If you have a budding entrepreneur at home, they will be happy to know there is a wide range of expenses they can claim, including supplies and equipment, travel, and accounting costs, if and when they have their own business.
Understanding tax deductions helps build your teen’s financial literacy skills
Filing income tax is probably not your teen’s idea of a good time. But now is the time to help them get comfortable with filing a return. As students don’t often have as much employment income, student tax returns are pretty easy to fill out and make a gentle first step for this lifelong process. It’s all part of financial literacy: Your kids will gain a better understanding of the tax system and how to claim all the deductions they’re entitled to, keeping more money in their pockets. And with Mydoh, kids can take control of that pocket money—with a little oversight from parents—deciding how much they want to save, splurge, invest, or give away for a good cause.

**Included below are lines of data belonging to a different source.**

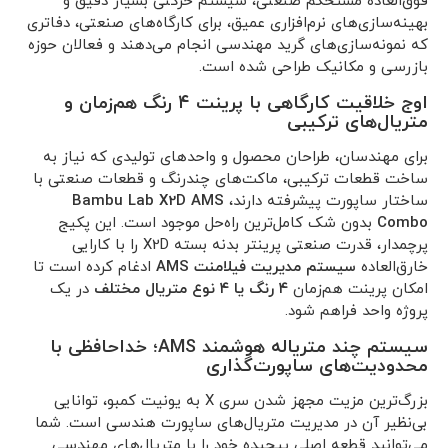
فوق‌العاده مستحکم صنعتی، سیستم حرکتی بسیار دقیق و
بهینه‌سازی‌های نرم‌افزاری عمیق، برای کارگاه‌های صنعتی، دفاتری
که نمونه‌سازی‌های گرید مهندسی انجام می‌دهند و فعالان حوزه
بازرسی و مکانیک طراحی شده است.
اوج خلاقیت کارگاهی با پرینت ۴ رنگ هم‌زمان و
متریال‌های ترکیبی
برای مهندسان، طراحان محصول و واحدهای تولیدی که نیاز به
ساخت قطعات ترکیبی، ماکت‌های چندرنگ و قطعات صنعتی با
ساختار ساپورت پیشرفته دارند،
Bambu Lab X2D AMS
Combo
بدون شک کامل‌ترین راه‌حل موجود است. این پکیج
پرچمدار، قدرت صنعتی پرینتر بدنه بسته X2D را با کارایی
خارق‌العاده
سیستم مدیریت فیلامنت AMS
ادغام کرده است تا
امکان پرینت هم‌زمان
۴ رنگ یا ۴ نوع متریال مختلف
در یک
پروژه واحد فراهم شود.
سیستم چند متریاله هوشمند AMS؛ خداحافظی با
محدودیت‌های ساپورت‌گذاری
بزرگ‌ترین مزیت مجهز شدن سری X به یونیت کمبو، توانایی
بی‌نظیر آن در مدیریت متریال‌های ساپورت هندسی است. شما
می‌توانید قطعه اصلی پیچیده خود را با متریال‌های مهندسی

This article offers general information only and is not intended as legal, financial or other professional advice. A professional advisor should be consulted regarding your specific situation. While the information presented is believed to be factual and current, its accuracy is not guaranteed and it should not be regarded as a complete analysis of the subjects discussed. All expressions of opinion reflect the judgment of the author(s) as of the date of publication and are subject to change. No endorsement of any third parties or their advice, opinions, information, products or services is expressly given or implied by Royal Bank of Canada or its affiliates.